[Stored entries]

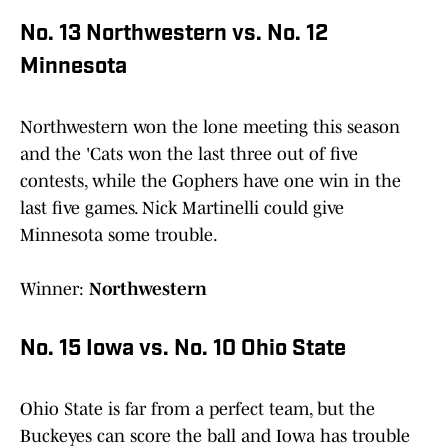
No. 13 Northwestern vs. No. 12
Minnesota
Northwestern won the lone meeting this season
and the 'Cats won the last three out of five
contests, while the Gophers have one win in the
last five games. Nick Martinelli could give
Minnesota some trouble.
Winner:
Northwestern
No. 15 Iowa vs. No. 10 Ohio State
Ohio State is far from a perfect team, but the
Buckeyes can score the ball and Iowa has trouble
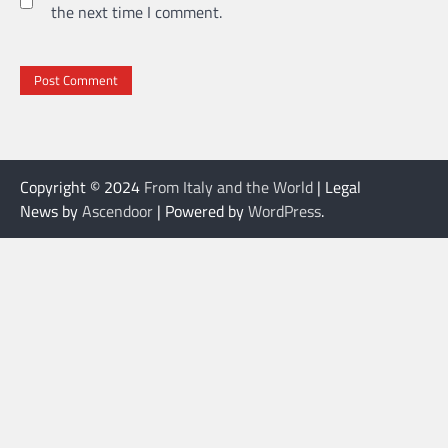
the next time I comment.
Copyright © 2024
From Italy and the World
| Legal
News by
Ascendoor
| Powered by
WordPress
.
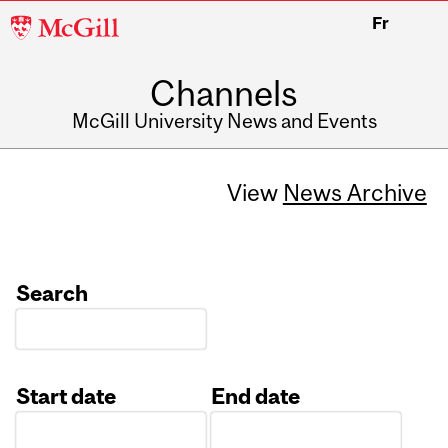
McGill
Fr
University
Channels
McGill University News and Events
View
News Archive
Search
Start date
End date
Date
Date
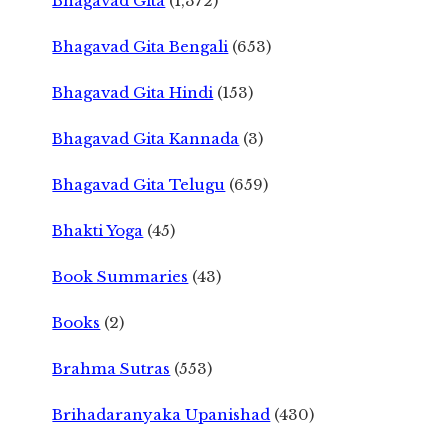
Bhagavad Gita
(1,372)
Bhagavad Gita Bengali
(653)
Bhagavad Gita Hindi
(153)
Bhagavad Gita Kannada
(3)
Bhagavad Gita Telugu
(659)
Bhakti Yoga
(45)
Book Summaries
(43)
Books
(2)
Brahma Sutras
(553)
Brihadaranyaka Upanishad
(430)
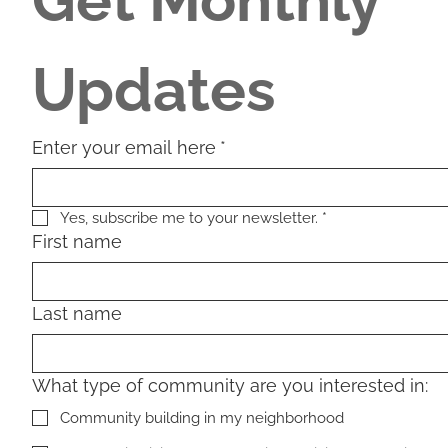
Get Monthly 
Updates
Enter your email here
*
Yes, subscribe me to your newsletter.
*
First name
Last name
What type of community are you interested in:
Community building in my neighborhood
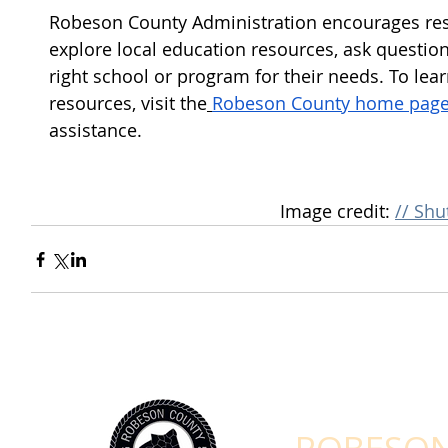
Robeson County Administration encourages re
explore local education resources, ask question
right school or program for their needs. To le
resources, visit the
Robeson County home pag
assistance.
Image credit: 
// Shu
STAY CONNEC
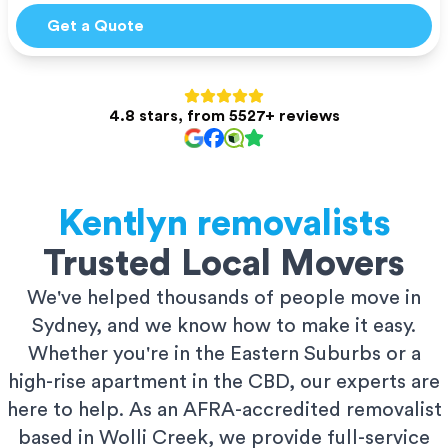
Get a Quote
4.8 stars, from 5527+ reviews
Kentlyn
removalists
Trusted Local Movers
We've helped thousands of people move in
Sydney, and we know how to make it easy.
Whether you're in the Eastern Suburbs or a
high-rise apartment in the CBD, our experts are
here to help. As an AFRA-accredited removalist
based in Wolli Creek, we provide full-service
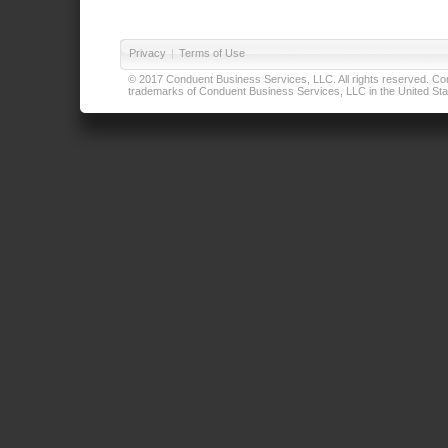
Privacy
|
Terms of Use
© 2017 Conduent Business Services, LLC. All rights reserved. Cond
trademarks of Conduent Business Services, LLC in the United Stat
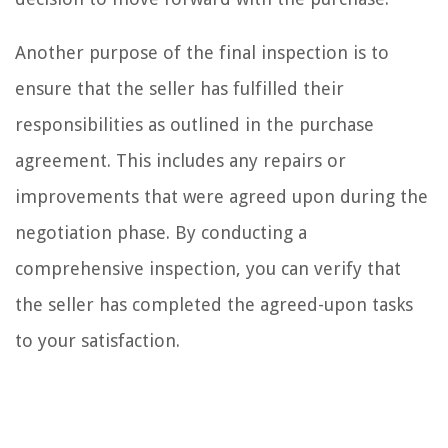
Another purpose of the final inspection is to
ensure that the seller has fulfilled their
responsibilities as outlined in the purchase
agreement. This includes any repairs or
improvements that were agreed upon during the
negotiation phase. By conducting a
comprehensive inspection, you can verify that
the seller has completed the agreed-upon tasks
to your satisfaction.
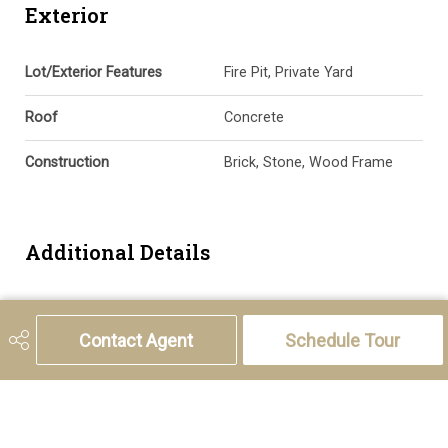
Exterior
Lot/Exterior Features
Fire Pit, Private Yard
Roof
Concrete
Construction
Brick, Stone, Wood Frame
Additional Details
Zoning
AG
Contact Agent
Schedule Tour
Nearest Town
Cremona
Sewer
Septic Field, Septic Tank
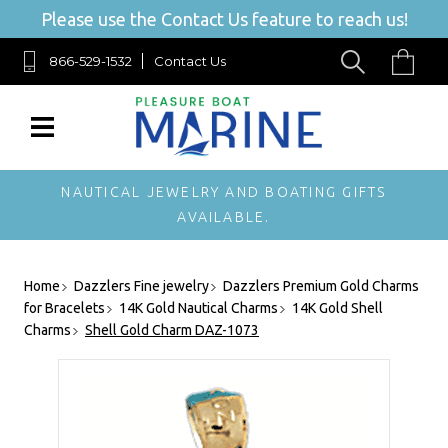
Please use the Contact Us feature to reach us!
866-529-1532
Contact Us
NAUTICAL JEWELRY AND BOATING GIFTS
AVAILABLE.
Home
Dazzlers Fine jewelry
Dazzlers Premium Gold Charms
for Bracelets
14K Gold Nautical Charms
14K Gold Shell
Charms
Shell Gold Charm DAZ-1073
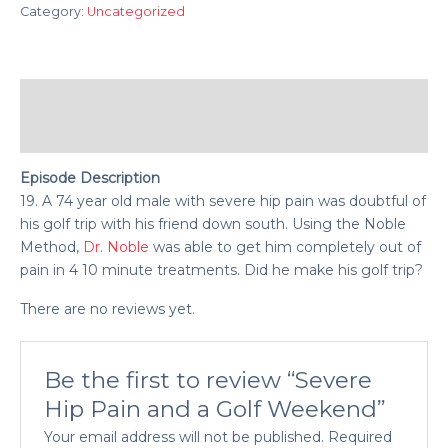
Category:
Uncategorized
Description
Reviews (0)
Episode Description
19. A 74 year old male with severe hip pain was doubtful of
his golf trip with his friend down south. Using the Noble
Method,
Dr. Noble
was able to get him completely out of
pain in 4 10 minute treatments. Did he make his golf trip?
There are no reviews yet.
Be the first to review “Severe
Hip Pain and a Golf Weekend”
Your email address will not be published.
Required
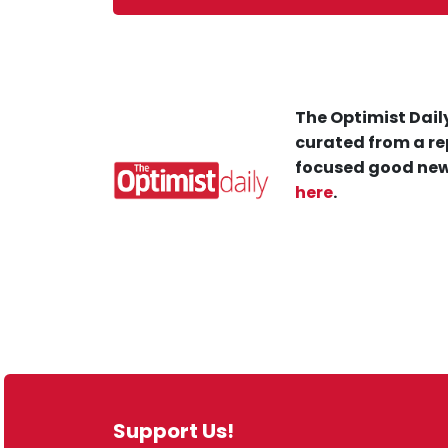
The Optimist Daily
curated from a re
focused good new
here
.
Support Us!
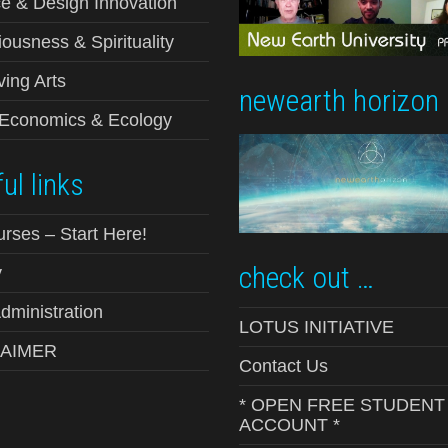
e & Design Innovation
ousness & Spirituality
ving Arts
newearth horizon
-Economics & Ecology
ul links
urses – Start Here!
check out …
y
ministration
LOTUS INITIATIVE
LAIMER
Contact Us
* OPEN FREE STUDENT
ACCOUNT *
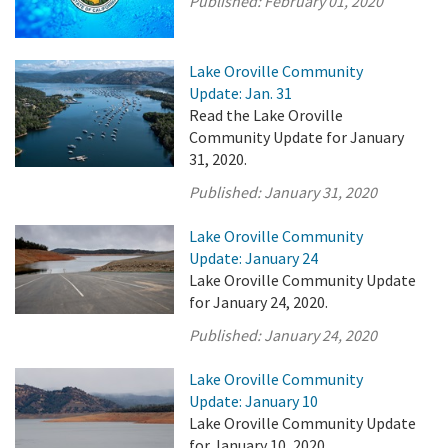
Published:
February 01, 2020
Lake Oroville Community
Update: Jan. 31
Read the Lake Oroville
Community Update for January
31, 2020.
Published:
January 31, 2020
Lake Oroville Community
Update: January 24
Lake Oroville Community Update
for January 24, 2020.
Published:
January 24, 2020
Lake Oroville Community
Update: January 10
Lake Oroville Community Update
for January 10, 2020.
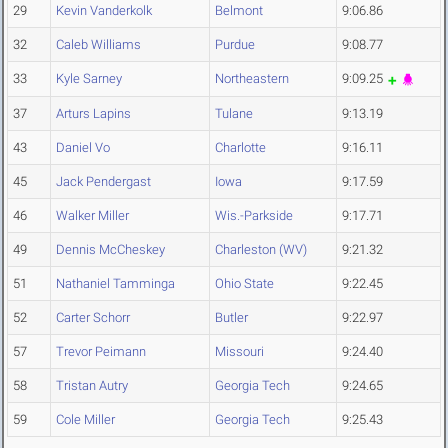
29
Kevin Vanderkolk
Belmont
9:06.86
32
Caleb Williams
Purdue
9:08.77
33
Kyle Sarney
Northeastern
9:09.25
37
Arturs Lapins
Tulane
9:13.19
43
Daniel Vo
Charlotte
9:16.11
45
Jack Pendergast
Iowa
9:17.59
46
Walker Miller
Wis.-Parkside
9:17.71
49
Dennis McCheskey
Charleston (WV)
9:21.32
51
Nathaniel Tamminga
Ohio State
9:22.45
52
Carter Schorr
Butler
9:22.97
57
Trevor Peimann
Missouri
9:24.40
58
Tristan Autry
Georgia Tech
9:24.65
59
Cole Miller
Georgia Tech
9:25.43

*Directions for this task*
The entries above should be retyped exactly, minus any pictures.

*Solution to this exercise*
No. 13 Northwestern vs. No. 12
Minnesota
Northwestern won the lone meeting this season
and the 'Cats won the last three out of five
contests, while the Gophers have one win in the
last five games. Nick Martinelli could give
Minnesota some trouble.
Winner:
Northwestern
No. 15 Iowa vs. No. 10 Ohio State
Ohio State is far from a perfect team, but the
Buckeyes can score the ball and Iowa has trouble
the next time I comment.
Copyright © 2024
From Italy and the World
| Legal
News by
Ascendoor
| Powered by
WordPress
.
McGill
Fr
University
Channels
McGill University News and Events
View
News Archive
Search
Start date
End date
Date
Date
Bhagavad Gita
(1,372)
Bhagavad Gita Bengali
(653)
Bhagavad Gita Hindi
(153)
Bhagavad Gita Kannada
(3)
Bhagavad Gita Telugu
(659)
Bhakti Yoga
(45)
Book Summaries
(43)
Books
(2)
Brahma Sutras
(553)
Brihadaranyaka Upanishad
(430)
Get Monthly 
Updates
Enter your email here
*
Yes, subscribe me to your newsletter.
*
First name
Last name
What type of community are you interested in:
Community building in my neighborhood
Robeson County Administration encourages re
explore local education resources, ask question
right school or program for their needs. To le
resources, visit the
Robeson County home pag
assistance.
Image credit: 
// Shu
STAY CONNEC
Get a Quote
4.8 stars, from 5527+ reviews
Kentlyn
removalists
Trusted Local Movers
We've helped thousands of people move in
Sydney, and we know how to make it easy.
Whether you're in the Eastern Suburbs or a
high-rise apartment in the CBD, our experts are
here to help. As an AFRA-accredited removalist
based in Wolli Creek, we provide full-service
Privacy
|
Terms of Use
© 2017 Conduent Business Services, LLC. All rights reserved. Cond
trademarks of Conduent Business Services, LLC in the United Stat
Another purpose of the final inspection is to
ensure that the seller has fulfilled their
responsibilities as outlined in the purchase
agreement. This includes any repairs or
improvements that were agreed upon during the
negotiation phase. By conducting a
comprehensive inspection, you can verify that
the seller has completed the agreed-upon tasks
to your satisfaction.
Exterior
Lot/Exterior Features
Fire Pit, Private Yard
Roof
Concrete
Construction
Brick, Stone, Wood Frame
Additional Details
Zoning
AG
Contact Agent
Schedule Tour
Nearest Town
Cremona
Sewer
Septic Field, Septic Tank
Please use the Contact Us feature to reach us!
866-529-1532
Contact Us
NAUTICAL JEWELRY AND BOATING GIFTS
AVAILABLE.
Home
Dazzlers Fine jewelry
Dazzlers Premium Gold Charms
for Bracelets
14K Gold Nautical Charms
14K Gold Shell
Charms
Shell Gold Charm DAZ-1073
Category:
Uncategorized
Description
Reviews (0)
Episode Description
19. A 74 year old male with severe hip pain was doubtful of
his golf trip with his friend down south. Using the Noble
Method,
Dr. Noble
was able to get him completely out of
pain in 4 10 minute treatments. Did he make his golf trip?
There are no reviews yet.
Be the first to review “Severe
Hip Pain and a Golf Weekend”
Your email address will not be published.
Required
The Optimist Daily
curated from a re
focused good new
here
.
Support Us!
e & Design Innovation
ousness & Spirituality
ving Arts
newearth horizon
-Economics & Ecology
ul links
urses – Start Here!
check out …
y
ministration
LOTUS INITIATIVE
LAIMER
Contact Us
* OPEN FREE STUDENT
ACCOUNT *
Published:
February 01, 2020
Lake Oroville Community
Update: Jan. 31
Read the Lake Oroville
Community Update for January
31, 2020.
Published:
January 31, 2020
Lake Oroville Community
Update: January 24
Lake Oroville Community Update
for January 24, 2020.
Published:
January 24, 2020
Lake Oroville Community
Update: January 10
Lake Oroville Community Update
for January 10, 2020.
29
Kevin Vanderkolk
Belmont
9:06.86
32
Caleb Williams
Purdue
9:08.77
33
Kyle Sarney
Northeastern
9:09.25
37
Arturs Lapins
Tulane
9:13.19
43
Daniel Vo
Charlotte
9:16.11
45
Jack Pendergast
Iowa
9:17.59
46
Walker Miller
Wis.-Parkside
9:17.71
49
Dennis McCheskey
Charleston (WV)
9:21.32
51
Nathaniel Tamminga
Ohio State
9:22.45
52
Carter Schorr
Butler
9:22.97
57
Trevor Peimann
Missouri
9:24.40
58
Tristan Autry
Georgia Tech
9:24.65
59
Cole Miller
Georgia Tech
9:25.43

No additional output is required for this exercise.